▸ **What you are asked to do**
Copy out the data below from the line containing "Home Inspector Licensin" to the line containing "Summer Teaching in Italy", both lines included, with all images left out.

(Page images and extracted text)

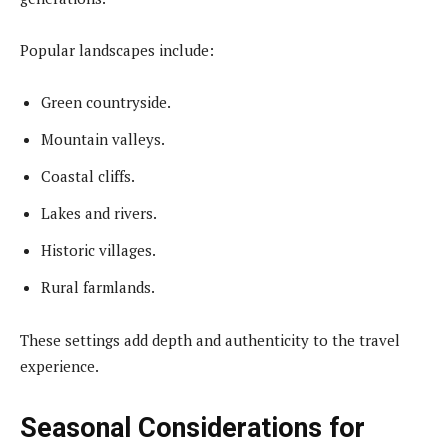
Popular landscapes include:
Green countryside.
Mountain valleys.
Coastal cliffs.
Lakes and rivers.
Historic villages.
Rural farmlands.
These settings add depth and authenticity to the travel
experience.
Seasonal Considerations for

---

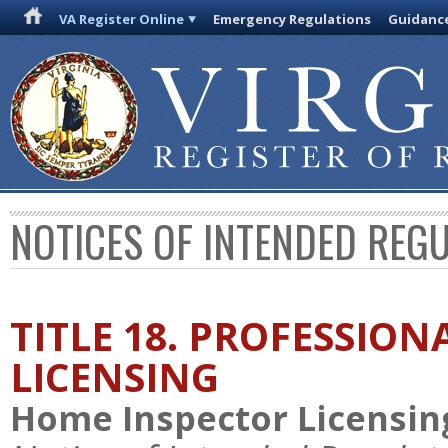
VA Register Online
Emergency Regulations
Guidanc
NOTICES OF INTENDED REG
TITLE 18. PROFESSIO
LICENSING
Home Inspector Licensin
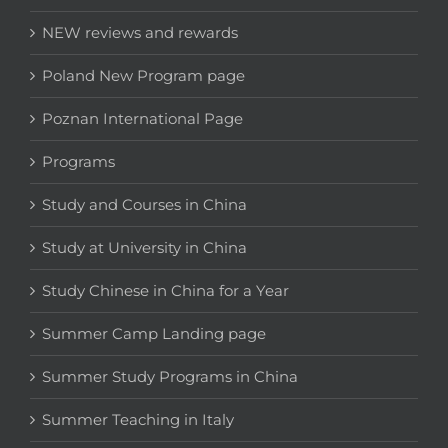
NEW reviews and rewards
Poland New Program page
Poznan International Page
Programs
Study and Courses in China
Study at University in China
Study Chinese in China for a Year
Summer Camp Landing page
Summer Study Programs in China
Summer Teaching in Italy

--

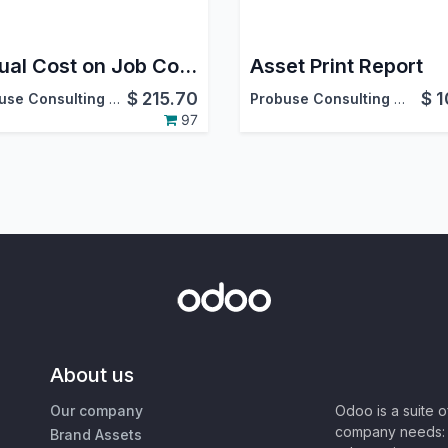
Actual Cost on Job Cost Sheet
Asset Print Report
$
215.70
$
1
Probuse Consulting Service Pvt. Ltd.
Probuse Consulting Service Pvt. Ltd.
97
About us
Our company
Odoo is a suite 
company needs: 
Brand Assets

▸ **Result below**
Home Inspector Licensin
NEW reviews and rewards
Poland New Program page
Poznan International Page
Programs
Study and Courses in China
Study at University in China
Study Chinese in China for a Year
Summer Camp Landing page
Summer Study Programs in China
Summer Teaching in Italy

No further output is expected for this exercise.